## PROBLEM REQUIREMENTS:
Please repeat the listing below exactly, but do not include its pictures.

** DATA TO EXAMINE follows **

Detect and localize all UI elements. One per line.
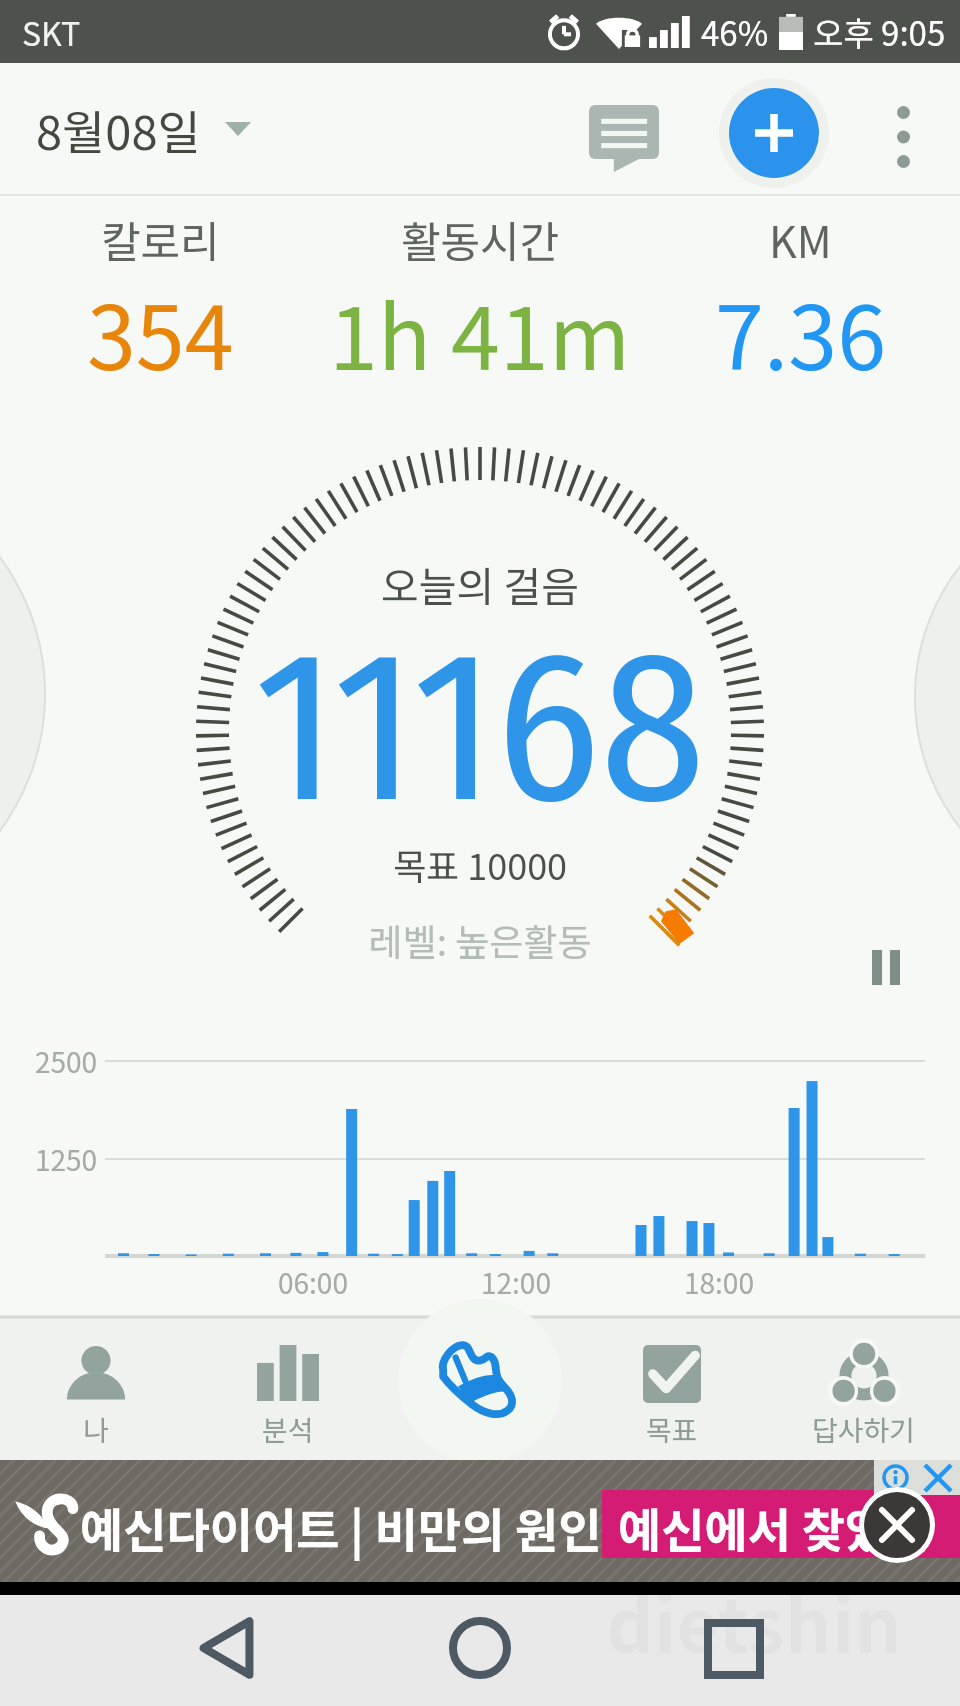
staticText: 46% xyxy=(701,8,769,56)
button[interactable]: 분석 xyxy=(192,1317,384,1460)
staticText: 활동시간 xyxy=(401,208,560,270)
staticText: 7.36 xyxy=(715,268,886,395)
button[interactable]: Add xyxy=(729,88,819,178)
staticText: 분석 xyxy=(262,1409,314,1450)
button[interactable]: 나 xyxy=(0,1317,192,1460)
button[interactable]: 답사하기 xyxy=(768,1317,960,1460)
button[interactable]: Steps xyxy=(398,1299,562,1463)
button[interactable]: Pause xyxy=(836,917,936,1017)
staticText: 1h 41m xyxy=(329,268,631,395)
staticText: dietshin xyxy=(606,1567,902,1674)
staticText: 18:00 xyxy=(684,1262,754,1303)
button[interactable]: Close ad xyxy=(859,1487,935,1563)
staticText: 칼로리 xyxy=(101,208,220,270)
staticText: 오늘의 걸음 xyxy=(0,554,960,613)
staticText: 06:00 xyxy=(278,1262,348,1303)
staticText: 목표 xyxy=(646,1409,698,1450)
staticText: SKT xyxy=(22,9,81,55)
staticText: 2500 xyxy=(35,1041,98,1082)
button[interactable]: KM xyxy=(640,196,960,420)
button[interactable]: Messages xyxy=(570,84,678,192)
staticText: 예신다이어트 | 비만의 원인 xyxy=(80,1493,602,1561)
staticText: 예신에서 찾았다 xyxy=(618,1493,932,1561)
staticText: 1250 xyxy=(35,1139,98,1180)
staticText: 답사하기 xyxy=(812,1409,916,1450)
button[interactable]: Back xyxy=(178,1600,274,1696)
button[interactable]: Home xyxy=(432,1600,528,1696)
button[interactable]: More options xyxy=(863,97,943,177)
button[interactable]: Advertisement xyxy=(0,1460,960,1582)
staticText: 나 xyxy=(83,1409,109,1450)
button[interactable]: Recents xyxy=(686,1601,782,1697)
staticText: 11168 xyxy=(0,602,960,855)
button[interactable]: Ad info xyxy=(874,1460,916,1495)
staticText: KM xyxy=(769,208,832,270)
button[interactable]: 8월08일 xyxy=(36,95,251,163)
button[interactable]: 활동시간 xyxy=(320,196,640,420)
staticText: 8월08일 xyxy=(36,95,201,163)
staticText: 354 xyxy=(87,268,234,395)
staticText: 오후 9:05 xyxy=(813,8,946,56)
staticText: 레벨: 높은활동 xyxy=(0,913,960,967)
button[interactable]: 목표 xyxy=(576,1317,768,1460)
button[interactable]: Close xyxy=(916,1460,960,1495)
button[interactable]: 칼로리 xyxy=(0,196,320,420)
staticText: 12:00 xyxy=(481,1262,551,1303)
staticText: 목표 10000 xyxy=(0,838,960,890)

** End of DATA TO EXAMINE **

## RESULT OF THE EXERCISE:
Detect and localize all UI elements. One per line.
staticText: 46% xyxy=(701,8,769,56)
button[interactable]: 분석 xyxy=(192,1317,384,1460)
staticText: 활동시간 xyxy=(401,208,560,270)
staticText: 7.36 xyxy=(715,268,886,395)
button[interactable]: Add xyxy=(729,88,819,178)
staticText: 분석 xyxy=(262,1409,314,1450)
button[interactable]: 나 xyxy=(0,1317,192,1460)
button[interactable]: 답사하기 xyxy=(768,1317,960,1460)
button[interactable]: Steps xyxy=(398,1299,562,1463)
button[interactable]: Pause xyxy=(836,917,936,1017)
staticText: 1h 41m xyxy=(329,268,631,395)
staticText: dietshin xyxy=(606,1567,902,1674)
staticText: 18:00 xyxy=(684,1262,754,1303)
button[interactable]: Close ad xyxy=(859,1487,935,1563)
staticText: 칼로리 xyxy=(101,208,220,270)
staticText: 오늘의 걸음 xyxy=(0,554,960,613)
staticText: 06:00 xyxy=(278,1262,348,1303)
staticText: 목표 xyxy=(646,1409,698,1450)
staticText: SKT xyxy=(22,9,81,55)
staticText: 2500 xyxy=(35,1041,98,1082)
button[interactable]: KM xyxy=(640,196,960,420)
button[interactable]: Messages xyxy=(570,84,678,192)
staticText: 예신다이어트 | 비만의 원인 xyxy=(80,1493,602,1561)
staticText: 예신에서 찾았다 xyxy=(618,1493,932,1561)
staticText: 1250 xyxy=(35,1139,98,1180)
staticText: 답사하기 xyxy=(812,1409,916,1450)
button[interactable]: Back xyxy=(178,1600,274,1696)
button[interactable]: Home xyxy=(432,1600,528,1696)
button[interactable]: More options xyxy=(863,97,943,177)
button[interactable]: Advertisement xyxy=(0,1460,960,1582)
staticText: 나 xyxy=(83,1409,109,1450)
button[interactable]: Recents xyxy=(686,1601,782,1697)
staticText: 11168 xyxy=(0,602,960,855)
button[interactable]: Ad info xyxy=(874,1460,916,1495)
staticText: KM xyxy=(769,208,832,270)
button[interactable]: 8월08일 xyxy=(36,95,251,163)
button[interactable]: 활동시간 xyxy=(320,196,640,420)
staticText: 8월08일 xyxy=(36,95,201,163)
staticText: 354 xyxy=(87,268,234,395)
staticText: 오후 9:05 xyxy=(813,8,946,56)
staticText: 레벨: 높은활동 xyxy=(0,913,960,967)
button[interactable]: 목표 xyxy=(576,1317,768,1460)
button[interactable]: Close xyxy=(916,1460,960,1495)
button[interactable]: 칼로리 xyxy=(0,196,320,420)
staticText: 12:00 xyxy=(481,1262,551,1303)
staticText: 목표 10000 xyxy=(0,838,960,890)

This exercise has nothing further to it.